[Try it] The records below need to be set down again exactly; their images stay out.

[Material provided]
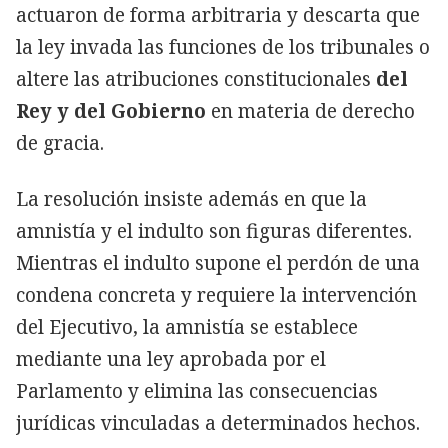
actuaron de forma arbitraria y descarta que
la ley invada las funciones de los tribunales o
altere las atribuciones constitucionales
del
Rey y del Gobierno
en materia de derecho
de gracia.
La resolución insiste además en que la
amnistía y el indulto son figuras diferentes.
Mientras el indulto supone el perdón de una
condena concreta y requiere la intervención
del Ejecutivo, la amnistía se establece
mediante una ley aprobada por el
Parlamento y elimina las consecuencias
jurídicas vinculadas a determinados hechos.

[Task response]
actuaron de forma arbitraria y descarta que
la ley invada las funciones de los tribunales o
altere las atribuciones constitucionales
del
Rey y del Gobierno
en materia de derecho
de gracia.
La resolución insiste además en que la
amnistía y el indulto son figuras diferentes.
Mientras el indulto supone el perdón de una
condena concreta y requiere la intervención
del Ejecutivo, la amnistía se establece
mediante una ley aprobada por el
Parlamento y elimina las consecuencias
jurídicas vinculadas a determinados hechos.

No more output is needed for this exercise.